[Saved entries]
──────────────────────────────

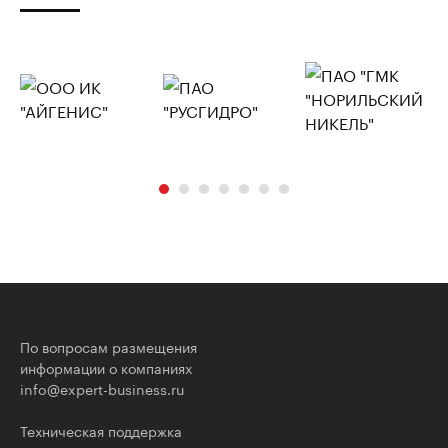
По вопросам размещения
информации о компаниях
info@expert-business.ru
Техническая поддержка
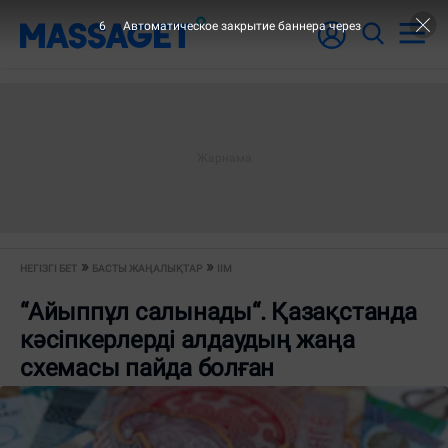
6
Автоматическое закрытие баннера через
НЕГІЗГІ БЕТ
БАСТЫ ЖАҢАЛЫҚТАР
ІІМ
“Айыппұл салынады“. Қазақстанда
кәсіпкерлерді алдаудың жаңа
схемасы пайда болған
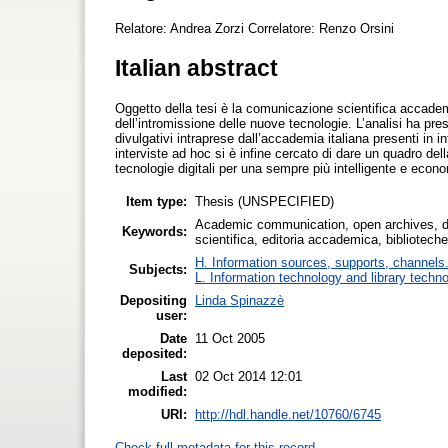
Relatore: Andrea Zorzi Correlatore: Renzo Orsini
Italian abstract
Oggetto della tesi è la comunicazione scientifica accadem
dell’intromissione delle nuove tecnologie. L’analisi ha pre
divulgativi intraprese dall’accademia italiana presenti in int
interviste ad hoc si è infine cercato di dare un quadro dell
tecnologie digitali per una sempre più intelligente e econo
Item type:
Thesis (UNSPECIFIED)
Academic communication, open archives, digit
Keywords:
scientifica, editoria accademica, biblioteche d
H. Information sources, supports, channels
Subjects:
L. Information technology and library techn
Depositing
Linda Spinazzè
user:
Date
11 Oct 2005
deposited:
Last
02 Oct 2014 12:01
modified:
URI:
http://hdl.handle.net/10760/6745
Check full metadata for this record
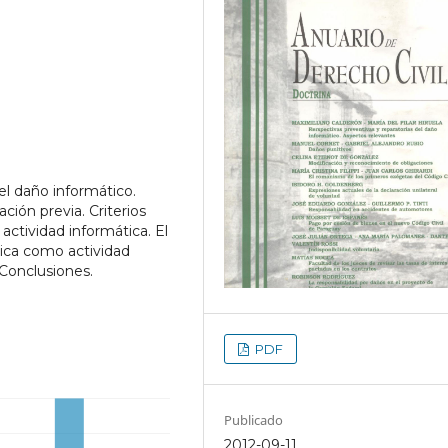
el daño informático.
ción previa. Criterios
 actividad informática. El
ática como actividad
 Conclusiones.
PDF
Publicado
2012-09-11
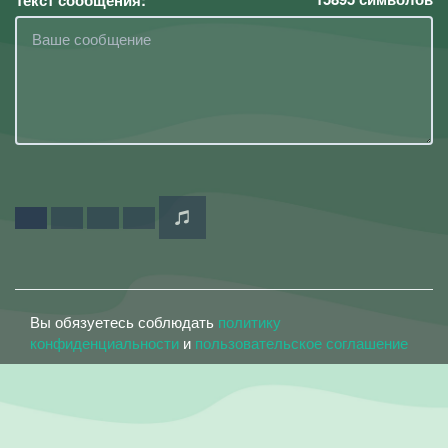
Текст сообщения:
Вы обязуетесь соблюдать
политику
конфиденциальности
и
пользовательское соглашение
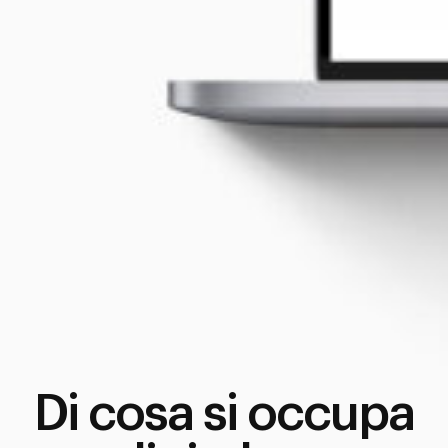
Di cosa si occupa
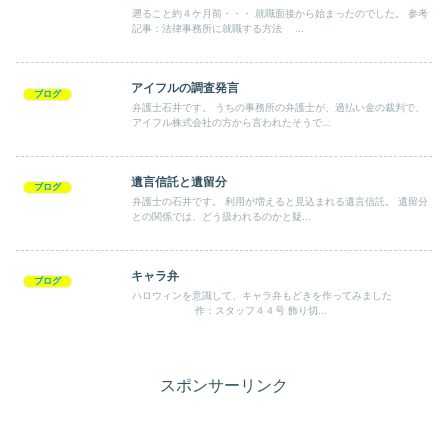
遡ること約４ケ月前・・・ 就職面接から始まったのでした。 参考
記事：法律事務所に就職する方法 ...
アイフルの調査発言
ブログ
弁護士石井です。 うちの事務所の弁護士が、過払い金の裁判で、
アイフル株式会社の方から言われたそうで...
遺言信託と遺留分
ブログ
弁護士の石井です。 利用が増えると見込まれる遺言信託。 遺留分
との関係では、どう扱われるのかと疑...
キャラ弁
ブログ
ハロウィンを意識して、キャラ弁もどきを作ってみました
作：スタッフ４４号 飾り切...
スポンサーリンク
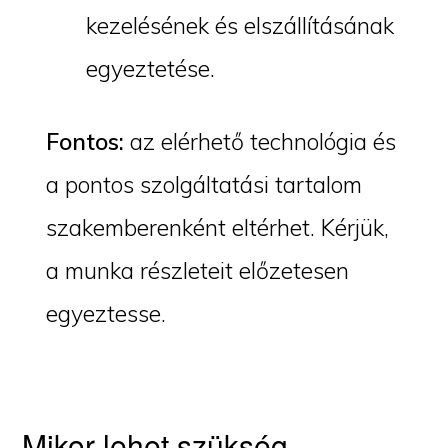
kezelésének és elszállításának
egyeztetése.
Fontos:
az elérhető technológia és
a pontos szolgáltatási tartalom
szakemberenként eltérhet. Kérjük,
a munka részleteit előzetesen
egyeztesse.
Mikor lehet szükség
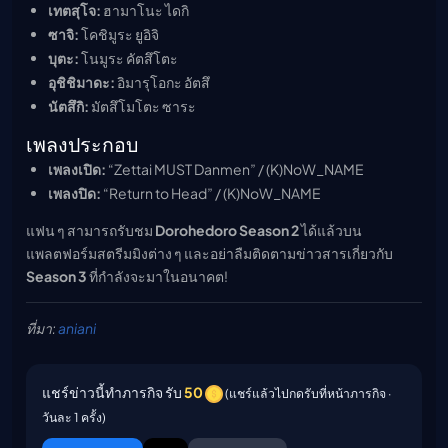
เทตสุโจ:
ฮามาโนะ ไดกิ
ซาจิ:
โคชิมูระ ยูอิจิ
บุตะ:
โนมูระ คัตสึโตะ
อุชิชิมาดะ:
อิมารุโอกะ อัตสึ
นัตสึกิ:
มัตสึโมโตะ ซาระ
เพลงประกอบ
เพลงเปิด:
“Zettai MUST Danmen” / (K)NoW_NAME
เพลงปิด:
“Return to Head” / (K)NoW_NAME
แฟน ๆ สามารถรับชม
Dorohedoro Season 2
ได้แล้วบน
แพลตฟอร์มสตรีมมิงต่าง ๆ และอย่าลืมติดตามข่าวสารเกี่ยวกับ
Season 3
ที่กำลังจะมาในอนาคต!
ที่มา:
aniani
แชร์ข่าวนี้ทำภารกิจ รับ
50
(แชร์แล้วไปกดรับที่หน้าภารกิจ ·
วันละ 1 ครั้ง)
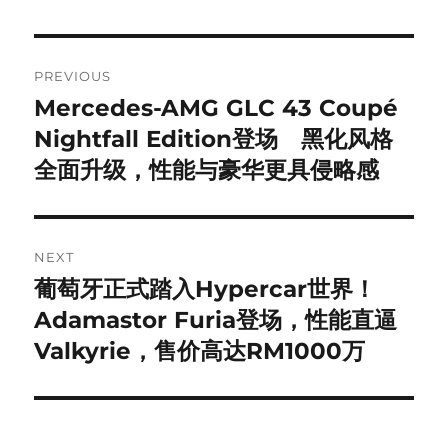
Post
PREVIOUS
navigation
Mercedes-AMG GLC 43 Coupé
Previous
post:
Nightfall Edition登场 黑化风格
全面升级，性能与豪华更具侵略感
NEXT
葡萄牙正式踏入Hypercar世界！
Next
post:
Adamastor Furia登场，性能直逼
Valkyrie，售价高达RM1000万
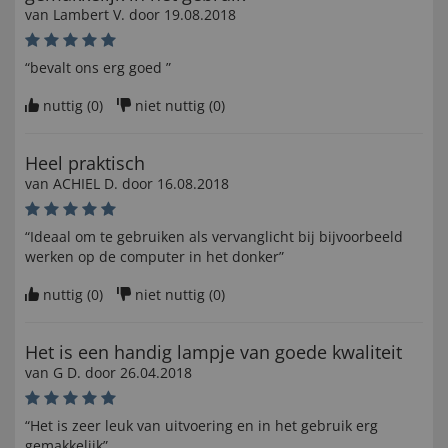
van
Lambert V
. door
19.08.2018
“bevalt ons erg goed ”
nuttig (
0
)
niet nuttig (
0
)
Heel praktisch
van
ACHIEL D
. door
16.08.2018
“Ideaal om te gebruiken als vervanglicht bij bijvoorbeeld
werken op de computer in het donker”
nuttig (
0
)
niet nuttig (
0
)
Het is een handig lampje van goede kwaliteit
van
G D
. door
26.04.2018
“Het is zeer leuk van uitvoering en in het gebruik erg
gemakkelijk”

──────────────────────────────

Using the entries above, return each line that includes the word "tecnologie".

dell’intromissione delle nuove tecnologie. L’analisi ha pre
tecnologie digitali per una sempre più intelligente e econo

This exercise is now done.